Intermingling wondrously dark and brutalising standouts from 2018 masterwork ‘TerrorVision’ alongside choice cuts extracted from various corners of the band’s illustrious back catalogue, onward the savage collective rage and accelerate, their battering, unabated momentum rather fittingly matched with that of the the equally unrelenting summer rain. Advancing into the unflinchingly vicious, pummelling throes of 2014 smash ‘The Necrotic Manifesto’, here nimbly twisted lines of ripping, knife-edged guitars instantly seize control hold of the senses. With their technically impeccable feats of calculated cruelty and instinctive knack for crafting the most deliciously sinister of atmospherics, Aborted have yet again showcased a sound that’s as skilful as it is drenched in unadulterated darkness.
Serving up sinister slabs of melodic death with an extra-terrestrial edge, metal mavericks Hypocrisy don’t just think out of the box - they’re out of this world. The Swedish crew’s weirdly disturbing obsession with conspiracies, cover-ups and gory pulp tales of alien abduction has resulted in an innovative, quirky and highly original fusion of melody-lashed riffs infused with paranoia, mind-shattering drums that beat to the sound of hysteria and spine-tingling solos dripping in sci-fi body-shock horror.

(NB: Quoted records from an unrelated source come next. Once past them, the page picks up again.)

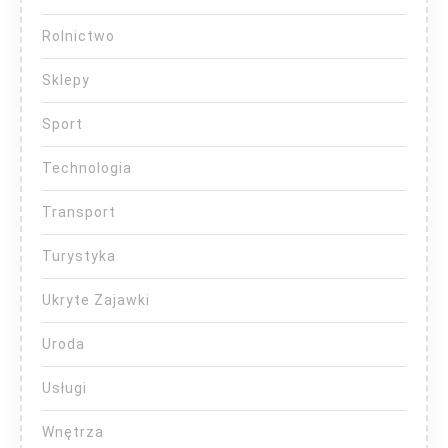
Rolnictwo
Sklepy
Sport
Technologia
Transport
Turystyka
Ukryte Zajawki
Uroda
Usługi
Wnętrza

As the slightly eerie, instantly recognisable opening notes of Fractured Millennium echo around the smoky environs of the main arena on Sunday afternoon a fair smattering of fans, a number of them gripping blow-up alien dolls, are already bopping around in anticipation of entering Area 51. When those distinctive, otherworldly dramatic riffs finally kick in, an exhilarated, wind-whipped head-banging frenzy ensues both on and off the RJD stage. Bouncing from track to track with unalloyed energy Hypocrisy deliver a stellar show, perfectly balancing a mix of the old school death that made their name and the more recent, harmonic material that has made them stand out today. Such tracks as Adjusting the Sun with its burst of raw, anti-religious chants and lurid, grit-encrusted classic The Final Chapter harken back to the primitive sound of the 90s, while the more dulcet tones, yet just as brutal underlying notes of Eraser and End of Disclosure showcase death at its most melodic.

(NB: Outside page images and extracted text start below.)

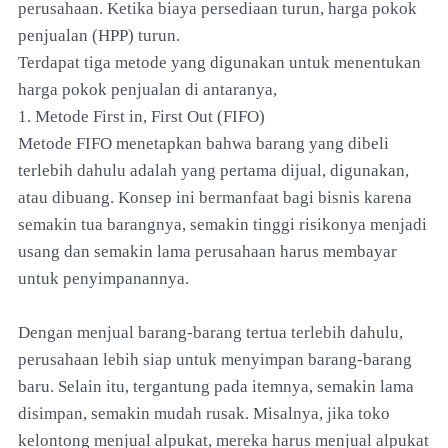
perusahaan. Ketika biaya persediaan turun, harga pokok
penjualan (HPP) turun.
Terdapat tiga metode yang digunakan untuk menentukan
harga pokok penjualan di antaranya,
1. Metode First in, First Out (FIFO)
Metode FIFO menetapkan bahwa barang yang dibeli
terlebih dahulu adalah yang pertama dijual, digunakan,
atau dibuang. Konsep ini bermanfaat bagi bisnis karena
semakin tua barangnya, semakin tinggi risikonya menjadi
usang dan semakin lama perusahaan harus membayar
untuk penyimpanannya.
Dengan menjual barang-barang tertua terlebih dahulu,
perusahaan lebih siap untuk menyimpan barang-barang
baru. Selain itu, tergantung pada itemnya, semakin lama
disimpan, semakin mudah rusak. Misalnya, jika toko
kelontong menjual alpukat, mereka harus menjual alpukat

The popular Roswell 47 rounds off the set, a fun, riff-filled treat with crashing cinematic chords reminiscent of such classic alien films as Close Encounters, Fire in the Sky and It Came From Outer Space. A skilled and gripping example of oft maligned genre mash ups, Hypocrisy prove that there is more to this much beloved cult outfit than little green men and flying saucers.